You can count Strategic Account Manager Joanne Vickers among the pioneers. “I had never heard of Enterprise before I applied with them coming out of university,” she says. “But just recently, I had a chance to speak to a group of graduate students, all of whom knew the Enterprise name, so that tells you just how far we have come in 10 years.”
Along the way, Joanne has seen Enterprise’s success built on a distinctive approach to management development. “We are all about getting the best out of our talent because then we get the best out of our business,” she says.
That commitment enabled Enterprise Rent-A-Car to earn a spot on the Top 50 Employers for Women list again in 2014 – its ninth consecutive appearance. To be included, employers must make gender equality an integral part of their strategy and show they consistently offer women career opportunities throughout the organisation — not just in isolated areas of the business.
Broad-based job opportunities attracted Joanne to Enterprise in the first place: “I told the recruitment office at my school I didn’t want to specialise in finance or accounting,” she recalls. “I wanted to learn about actually running a business. Enterprise was the only company that offered me a chance to get that sort of grounding and experience.”

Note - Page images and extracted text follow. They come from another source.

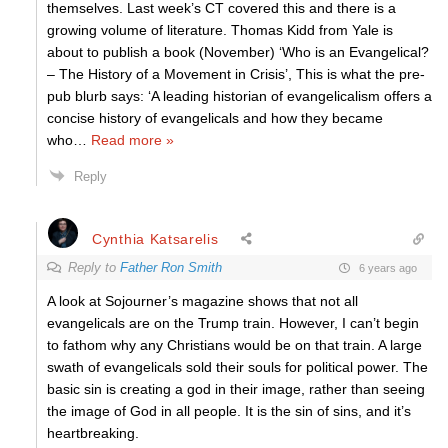
themselves. Last week’s CT covered this and there is a
growing volume of literature. Thomas Kidd from Yale is
about to publish a book (November) ‘Who is an Evangelical?
– The History of a Movement in Crisis’, This is what the pre-
pub blurb says: ‘A leading historian of evangelicalism offers a
concise history of evangelicals and how they became
who
…
Read more »
Reply
Cynthia Katsarelis
Reply to
Father Ron Smith
6 years ago
A look at Sojourner’s magazine shows that not all
evangelicals are on the Trump train. However, I can’t begin
to fathom why any Christians would be on that train. A large
swath of evangelicals sold their souls for political power. The
basic sin is creating a god in their image, rather than seeing
the image of God in all people. It is the sin of sins, and it’s
heartbreaking.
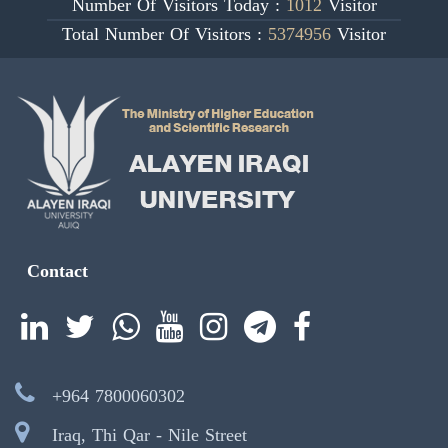
Number Of Visitors Today :
1012
Visitor
Total Number Of Visitors :
5374956
Visitor
Contact
+964 7800060302
Iraq, Thi Qar - Nile Street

Area Manager Clare Beynon tells a similar story. After graduating with a degree in Human Resources in 2002, she realised she didn’t want to go straight into an HR position. “I didn’t want to pigeonhole myself,” she says. “What Enterprise offered — the chance to run my own business, the focus on performance — really excited me.”
Within a few years, Clare earned a promotion into an HR position at the group level. For the next six years, she worked in different HR roles before deciding “I really missed the operations side of the business,” she says. When an area manager job opened up, she applied for it even though she was a bit concerned about how much might have changed since she’d last worked in that part of the business.
“That’s one of the unique things about our culture,” Clare observes. “You get the chance to learn as you go – to stretch yourself by applying for positions that might take you out of your comfort zone.”
Flexibility is often another key ingredient in helping women build attractive career paths at Enterprise, say both Joanne and Clare. “If someone needs a flexible working arrangement to handle child care, Enterprise can offer it in many cases,” Joanne notes. “We certainly don’t want good people to leave the company. So let’s work out what it means to allow them to keep making valuable contributions to the business.”
Clare personally has seen the impact of such an approach. A few years ago, her husband experienced a medical crisis while she faced complications in her first pregnancy. “The company was extremely flexible as I was trying to juggle all that,” she says. “They were very supportive during a difficult time and that really helped our family work through the challenges.”
As encouraging as it may be for Enterprise to earn recognition as a top employer for women, external awards are not what drives the process forward, Joanne believes. Rather, it’s a matter of making quality decisions on behalf of the business.
“We all want the best people,” says Joanne. “And we recognize that 50 percent of the best people are going to be women. If we can find out what’s holding them back, we can uncover ways to make Enterprise a better place for women. And that will make the whole business better.”